_ASSIGNMENT_:
Where the string "Blue" appears in a line of the data, show that line.

_DATA EXTRACT_:
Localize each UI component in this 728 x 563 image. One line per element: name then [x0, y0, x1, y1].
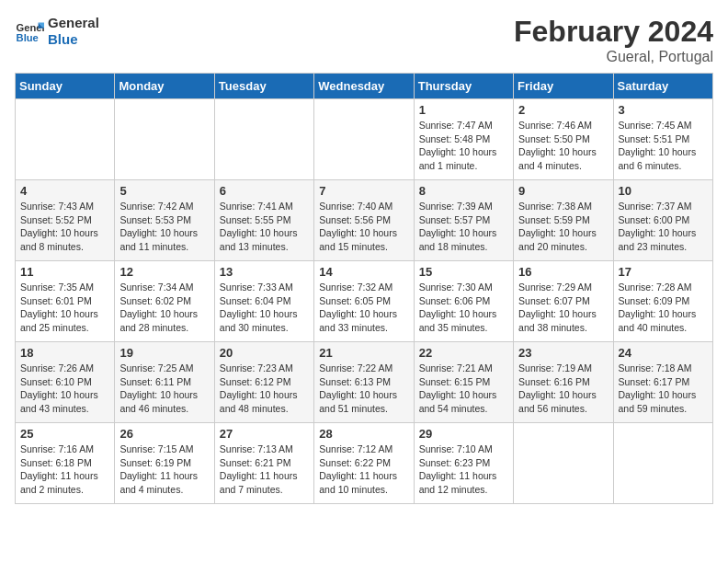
day-info: Sunrise: 7:39 AM Sunset: 5:57 PM Dayligh… — [419, 200, 508, 254]
calendar-cell: 26Sunrise: 7:15 AM Sunset: 6:19 PM Dayli… — [115, 423, 214, 504]
calendar-cell: 8Sunrise: 7:39 AM Sunset: 5:57 PM Daylig… — [414, 180, 513, 261]
day-info: Sunrise: 7:34 AM Sunset: 6:02 PM Dayligh… — [119, 281, 209, 335]
calendar-cell — [16, 99, 115, 180]
calendar-table: SundayMondayTuesdayWednesdayThursdayFrid… — [15, 73, 713, 504]
calendar-cell: 11Sunrise: 7:35 AM Sunset: 6:01 PM Dayli… — [16, 261, 115, 342]
day-number: 20 — [220, 346, 309, 360]
day-number: 10 — [619, 184, 708, 198]
column-header-monday: Monday — [115, 74, 214, 99]
calendar-cell: 24Sunrise: 7:18 AM Sunset: 6:17 PM Dayli… — [613, 342, 712, 423]
day-number: 6 — [220, 184, 309, 198]
page-title: February 2024 — [514, 15, 713, 49]
day-info: Sunrise: 7:47 AM Sunset: 5:48 PM Dayligh… — [419, 119, 508, 173]
day-number: 11 — [20, 265, 109, 279]
day-number: 14 — [319, 265, 408, 279]
day-number: 12 — [119, 265, 209, 279]
page-header: General Blue General Blue February 2024 … — [15, 15, 713, 65]
day-number: 17 — [619, 265, 708, 279]
day-number: 26 — [119, 427, 209, 441]
day-number: 29 — [419, 427, 508, 441]
calendar-cell: 2Sunrise: 7:46 AM Sunset: 5:50 PM Daylig… — [514, 99, 613, 180]
calendar-cell: 1Sunrise: 7:47 AM Sunset: 5:48 PM Daylig… — [414, 99, 513, 180]
day-number: 3 — [619, 103, 708, 117]
day-number: 2 — [518, 103, 608, 117]
calendar-cell: 12Sunrise: 7:34 AM Sunset: 6:02 PM Dayli… — [115, 261, 214, 342]
calendar-cell: 19Sunrise: 7:25 AM Sunset: 6:11 PM Dayli… — [115, 342, 214, 423]
calendar-cell: 4Sunrise: 7:43 AM Sunset: 5:52 PM Daylig… — [16, 180, 115, 261]
day-info: Sunrise: 7:33 AM Sunset: 6:04 PM Dayligh… — [220, 281, 309, 335]
column-header-thursday: Thursday — [414, 74, 513, 99]
day-number: 4 — [20, 184, 109, 198]
day-info: Sunrise: 7:12 AM Sunset: 6:22 PM Dayligh… — [319, 442, 408, 497]
day-info: Sunrise: 7:23 AM Sunset: 6:12 PM Dayligh… — [220, 362, 309, 416]
calendar-cell — [115, 99, 214, 180]
day-info: Sunrise: 7:28 AM Sunset: 6:09 PM Dayligh… — [619, 281, 708, 335]
day-info: Sunrise: 7:30 AM Sunset: 6:06 PM Dayligh… — [419, 281, 508, 335]
day-info: Sunrise: 7:42 AM Sunset: 5:53 PM Dayligh… — [119, 200, 209, 254]
column-header-saturday: Saturday — [613, 74, 712, 99]
day-info: Sunrise: 7:41 AM Sunset: 5:55 PM Dayligh… — [220, 200, 309, 254]
calendar-cell: 3Sunrise: 7:45 AM Sunset: 5:51 PM Daylig… — [613, 99, 712, 180]
calendar-cell: 6Sunrise: 7:41 AM Sunset: 5:55 PM Daylig… — [214, 180, 313, 261]
calendar-cell: 18Sunrise: 7:26 AM Sunset: 6:10 PM Dayli… — [16, 342, 115, 423]
day-number: 22 — [419, 346, 508, 360]
calendar-cell: 7Sunrise: 7:40 AM Sunset: 5:56 PM Daylig… — [314, 180, 414, 261]
calendar-cell: 29Sunrise: 7:10 AM Sunset: 6:23 PM Dayli… — [414, 423, 513, 504]
day-number: 18 — [20, 346, 109, 360]
day-info: Sunrise: 7:19 AM Sunset: 6:16 PM Dayligh… — [518, 362, 608, 416]
calendar-cell — [613, 423, 712, 504]
calendar-cell — [214, 99, 313, 180]
calendar-week-4: 18Sunrise: 7:26 AM Sunset: 6:10 PM Dayli… — [16, 342, 713, 423]
day-number: 1 — [419, 103, 508, 117]
day-number: 5 — [119, 184, 209, 198]
day-number: 7 — [319, 184, 408, 198]
calendar-week-5: 25Sunrise: 7:16 AM Sunset: 6:18 PM Dayli… — [16, 423, 713, 504]
calendar-cell: 14Sunrise: 7:32 AM Sunset: 6:05 PM Dayli… — [314, 261, 414, 342]
calendar-cell: 16Sunrise: 7:29 AM Sunset: 6:07 PM Dayli… — [514, 261, 613, 342]
calendar-cell: 13Sunrise: 7:33 AM Sunset: 6:04 PM Dayli… — [214, 261, 313, 342]
day-number: 13 — [220, 265, 309, 279]
logo-icon: General Blue — [15, 17, 44, 46]
logo-text-blue: Blue — [48, 31, 99, 48]
day-info: Sunrise: 7:29 AM Sunset: 6:07 PM Dayligh… — [518, 281, 608, 335]
column-header-sunday: Sunday — [16, 74, 115, 99]
day-info: Sunrise: 7:43 AM Sunset: 5:52 PM Dayligh… — [20, 200, 109, 254]
day-info: Sunrise: 7:46 AM Sunset: 5:50 PM Dayligh… — [518, 119, 608, 173]
day-number: 9 — [518, 184, 608, 198]
calendar-week-3: 11Sunrise: 7:35 AM Sunset: 6:01 PM Dayli… — [16, 261, 713, 342]
calendar-week-2: 4Sunrise: 7:43 AM Sunset: 5:52 PM Daylig… — [16, 180, 713, 261]
logo: General Blue General Blue — [15, 15, 99, 48]
calendar-cell: 15Sunrise: 7:30 AM Sunset: 6:06 PM Dayli… — [414, 261, 513, 342]
day-info: Sunrise: 7:16 AM Sunset: 6:18 PM Dayligh… — [20, 442, 109, 497]
day-info: Sunrise: 7:18 AM Sunset: 6:17 PM Dayligh… — [619, 362, 708, 416]
column-header-wednesday: Wednesday — [314, 74, 414, 99]
calendar-cell: 10Sunrise: 7:37 AM Sunset: 6:00 PM Dayli… — [613, 180, 712, 261]
day-number: 25 — [20, 427, 109, 441]
calendar-cell: 5Sunrise: 7:42 AM Sunset: 5:53 PM Daylig… — [115, 180, 214, 261]
title-block: February 2024 Gueral, Portugal — [514, 15, 713, 65]
day-number: 27 — [220, 427, 309, 441]
day-number: 16 — [518, 265, 608, 279]
column-header-friday: Friday — [514, 74, 613, 99]
day-number: 8 — [419, 184, 508, 198]
svg-text:Blue: Blue — [17, 32, 39, 43]
day-number: 24 — [619, 346, 708, 360]
calendar-cell: 21Sunrise: 7:22 AM Sunset: 6:13 PM Dayli… — [314, 342, 414, 423]
calendar-cell: 20Sunrise: 7:23 AM Sunset: 6:12 PM Dayli… — [214, 342, 313, 423]
day-number: 15 — [419, 265, 508, 279]
day-info: Sunrise: 7:26 AM Sunset: 6:10 PM Dayligh… — [20, 362, 109, 416]
calendar-cell: 22Sunrise: 7:21 AM Sunset: 6:15 PM Dayli… — [414, 342, 513, 423]
day-number: 23 — [518, 346, 608, 360]
calendar-cell: 27Sunrise: 7:13 AM Sunset: 6:21 PM Dayli… — [214, 423, 313, 504]
calendar-cell: 17Sunrise: 7:28 AM Sunset: 6:09 PM Dayli… — [613, 261, 712, 342]
day-info: Sunrise: 7:38 AM Sunset: 5:59 PM Dayligh… — [518, 200, 608, 254]
calendar-header-row: SundayMondayTuesdayWednesdayThursdayFrid… — [16, 74, 713, 99]
day-info: Sunrise: 7:40 AM Sunset: 5:56 PM Dayligh… — [319, 200, 408, 254]
day-number: 21 — [319, 346, 408, 360]
day-info: Sunrise: 7:13 AM Sunset: 6:21 PM Dayligh… — [220, 442, 309, 497]
day-info: Sunrise: 7:35 AM Sunset: 6:01 PM Dayligh… — [20, 281, 109, 335]
logo-text-general: General — [48, 15, 99, 31]
day-number: 19 — [119, 346, 209, 360]
calendar-cell: 28Sunrise: 7:12 AM Sunset: 6:22 PM Dayli… — [314, 423, 414, 504]
calendar-week-1: 1Sunrise: 7:47 AM Sunset: 5:48 PM Daylig… — [16, 99, 713, 180]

_WRITTEN SOLUTION_:
page-header: General Blue General Blue February 2024 … — [15, 15, 713, 65]
logo-icon: General Blue — [15, 17, 44, 46]
logo-text-blue: Blue — [48, 31, 99, 48]
logo: General Blue General Blue — [15, 15, 99, 48]
svg-text:Blue: Blue — [17, 32, 39, 43]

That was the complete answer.